Nearby is a Venetian sea-fort from the 1500s so we took a walk down to the waters edge.
|See Vesuvius in the middle? It used to be twice as tall before it erupted and buried the city!|
Then we headed to a farm for a tour and lunch. Sorrento is full of cliffs, which means not much usable farm land. To be profitable, the farmers use all the land 3 times over: Vegetables on the bottom, citrus trees in the middle, and grape vines across the top.
We saw how they make mozzarella and ricotta cheese (ricotta is a byproduct of the mozzarella process, which was interesting!). Then we ate: meats, homemade mozzarella, and a fresh olive. I HATE olives that come in jars, but the fresh olive was delicious! Then pasta with some of that fresh ricotta in the sauce. There was also homemade wine, and limoncello tasting for dessert!

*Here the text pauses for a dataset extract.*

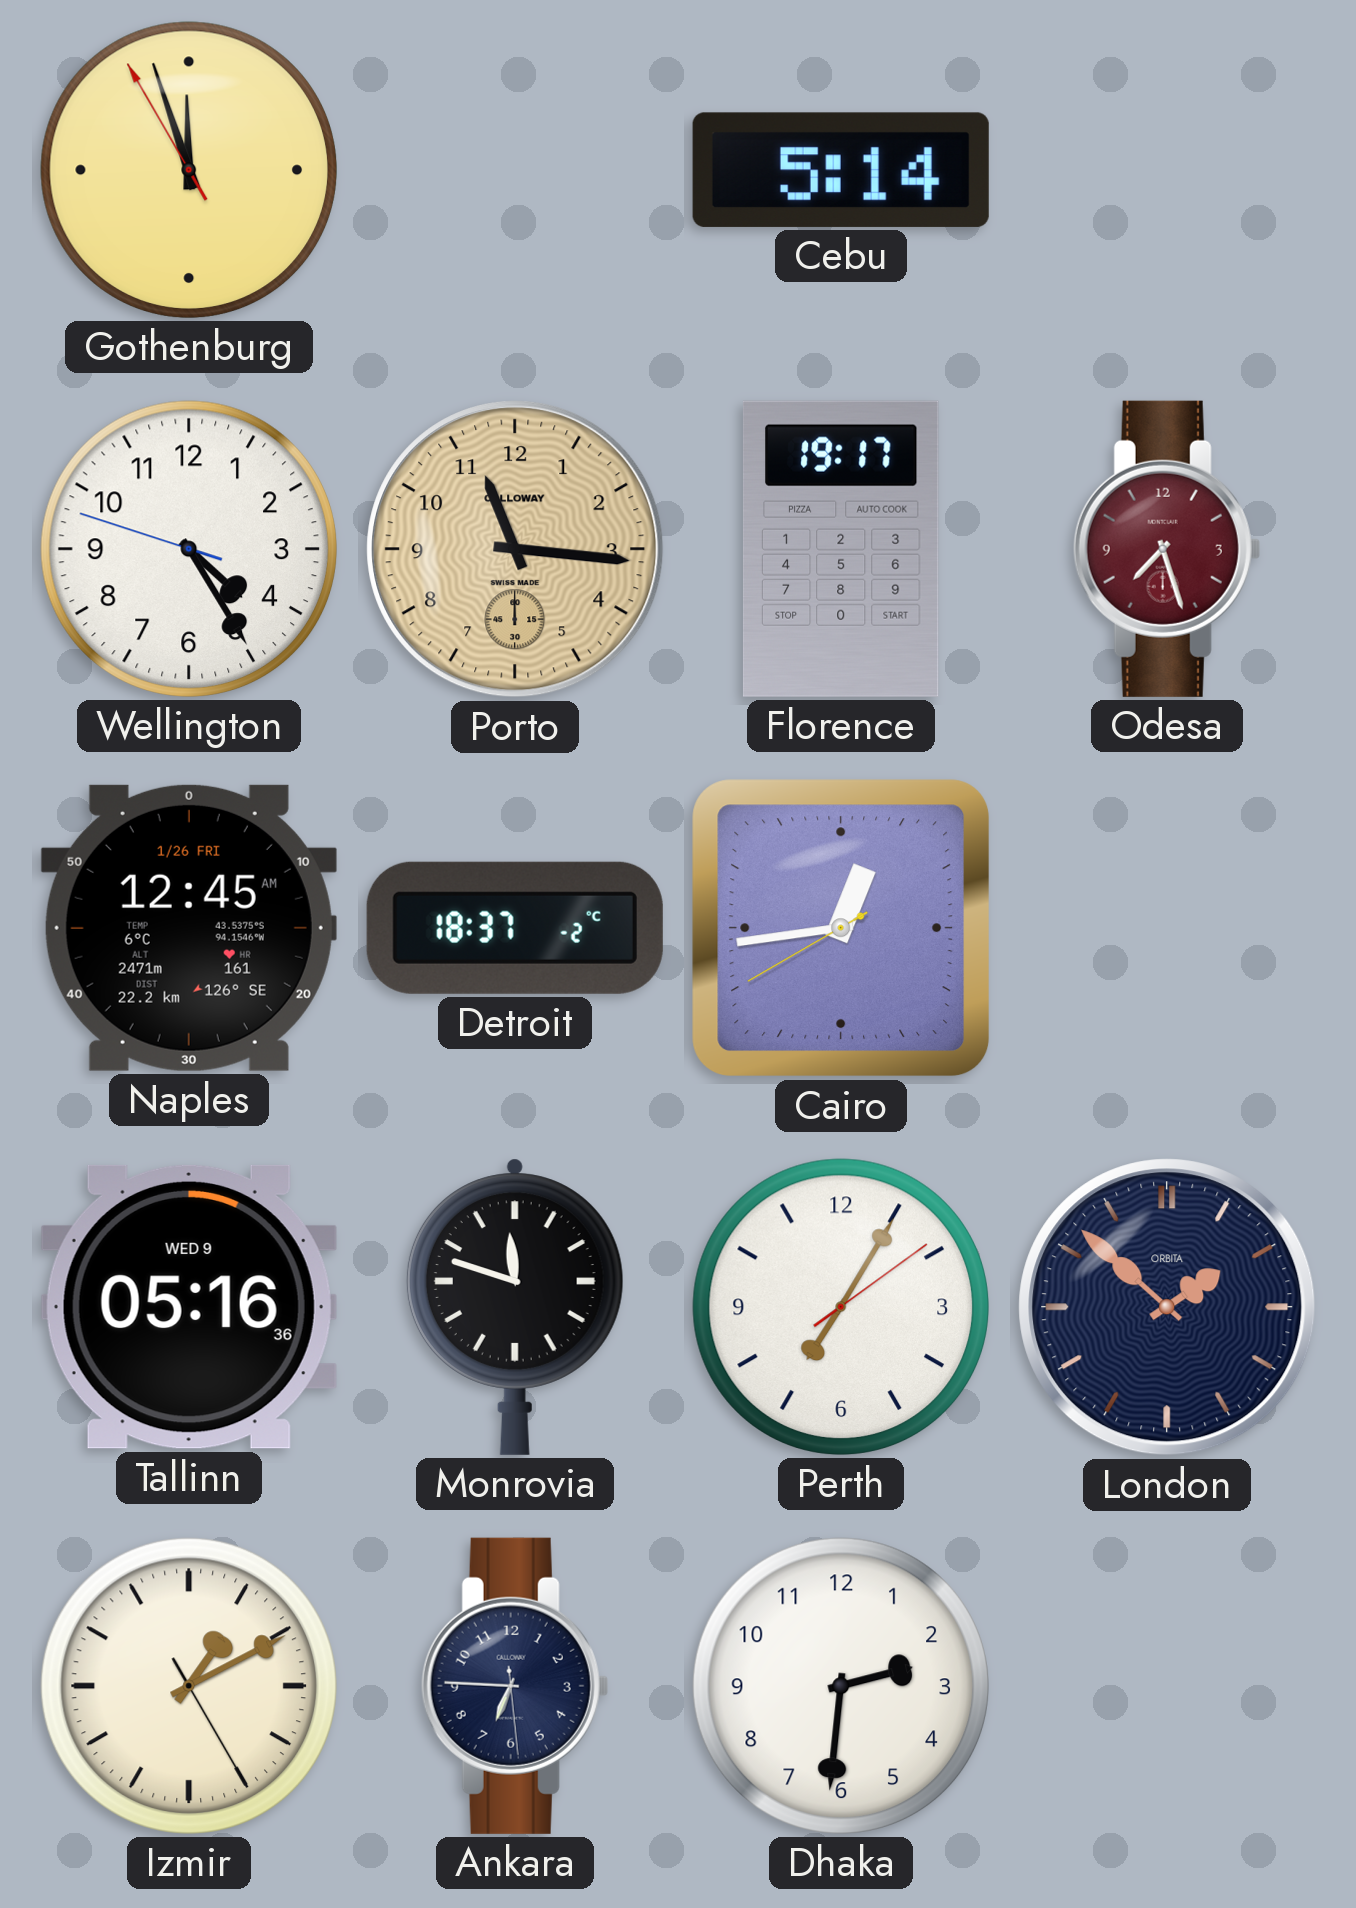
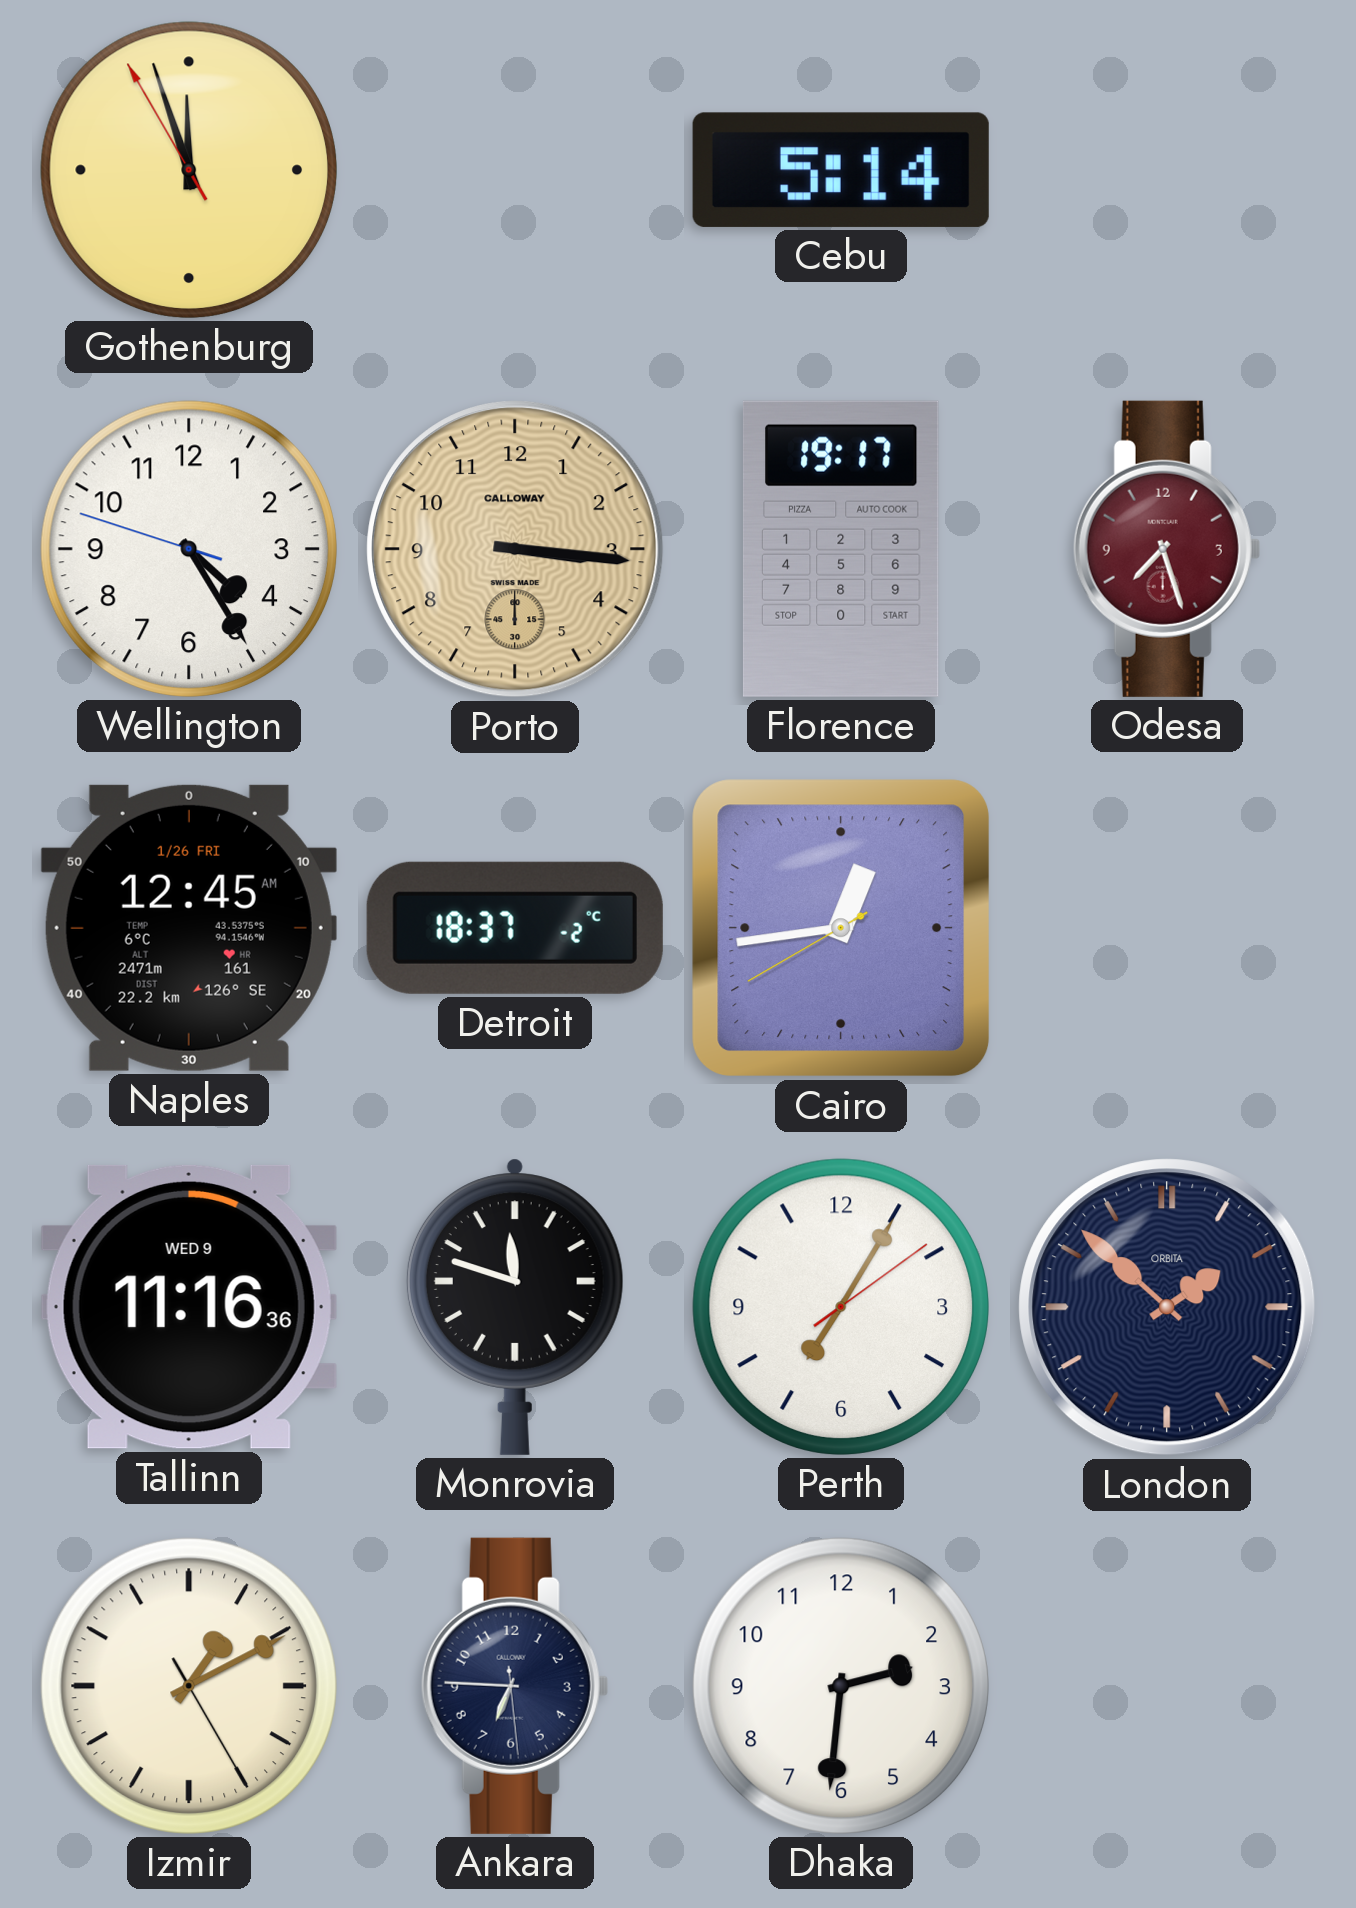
Porto: 11:16 -> 3:16
Tallinn: 05:16 -> 11:16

After that we headed back to the boat for our last night on the ship- the usual farewell show, late night chocolate buffet, and packing.
Snapped a pic of our multinational water bottle collection before we left the ship: Israel, Cyprus, Greece, and Italy.
We took the option to carry our own bags off, which meant we could leave anytime before 9:30. We took the opportunity to have a leisurely room service breakfast before heading out. This was the part I was most concerned about. We didn't have a very good plan, but we had read that the port authority runs a bus service from the pier to the front of the port. Then its only a "short" walk to the train station, where you can hop a train into Rome.
Turned out it was SO easy. The bus ride was long, probably 10 minutes or so, to the front of the port, but we didn't have a map, so we just took off away from the port on the road they dropped us off on, hoping it was the right direction. Sure enough only about 5 minutes later we passed a sign with the train station symbol saying it was ahead in the direction we were walking.
After only about a 10 minute walk, there it was! We bought tickets and the next train was leaving in about 20 mins. Perfect timing!